Boosting gets full Attention for Relational Learning
Mathieu Guillame-Bert, Richard Nock
TL;DR
This work tackles learning from relational data described by multiple interrelated tables, a setting where traditional tabular approaches struggle to exploit topology. It introduces Relational GBDT, a two-pass gradient-boosted framework that integrates a schema-aware attention mechanism to propagate relational signals across tables, enabling a final tree to be learned on a complete feature set.
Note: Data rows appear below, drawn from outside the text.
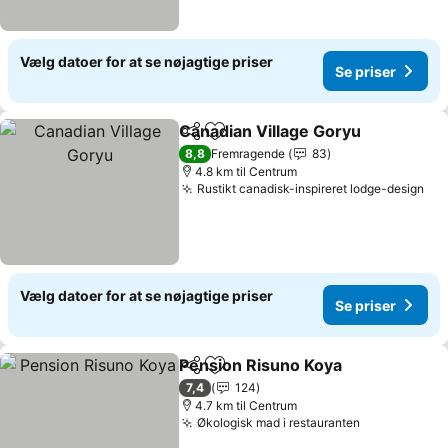
Vælg datoer for at se nøjagtige priser
Se priser
Canadian Village Goryu
Del
Føj til favoritter
8,8
Fremragende
83
4.8 km til Centrum
Rustikt canadisk-inspireret lodge-design
Vælg datoer for at se nøjagtige priser
Se priser
Pension Risuno Koya
Del
Føj til favoritter
7,4
124
4.7 km til Centrum
Økologisk mad i restauranten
The method combines a top-down stage of simple table-wise models with a bottom-up attention-based aggregation, and supports non-differentiable weak learners, offering interpretability through feature and relational signal insights. Empirically, Relational GBDT achieves competitive or superior performance across synthetic and real-world relational datasets (synthetic, financial, mutagenesis, arXiv, SST2), often surpassing flattening baselines and traditional tree- or neural-based methods, with notable interpretability advantages for understanding cross-table dependencies.
Abstract
More often than not in benchmark supervised ML, tabular data is flat, i.e. consists of a single $m \times d$ (rows, columns) file, but cases abound in the real world where observations are described by a set of tables with structural relationships. Neural nets-based deep models are a classical fit to incorporate general topological dependence among description features (pixels, words, etc.), but their suboptimality to tree-based models on tabular data is still well documented. In this paper, we introduce an attention mechanism for structured data that blends well with tree-based models in the training context of (gradient) boosting. Each aggregated model is a tree whose training involves two steps: first, simple tabular models are learned descending tables in a top-down fashion with boosting's class residuals on tables' features. Second, what has been learned progresses back bottom-up via attention and aggregation mechanisms, progressively crafting new features that complete at the end the set of observation features over which a single tree is learned, boosting's iteration clock is incremented and new class residuals are computed. Experiments on simulated and real-world domains display the competitiveness of our method against a state of the art containing both tree-based and neural nets-based models.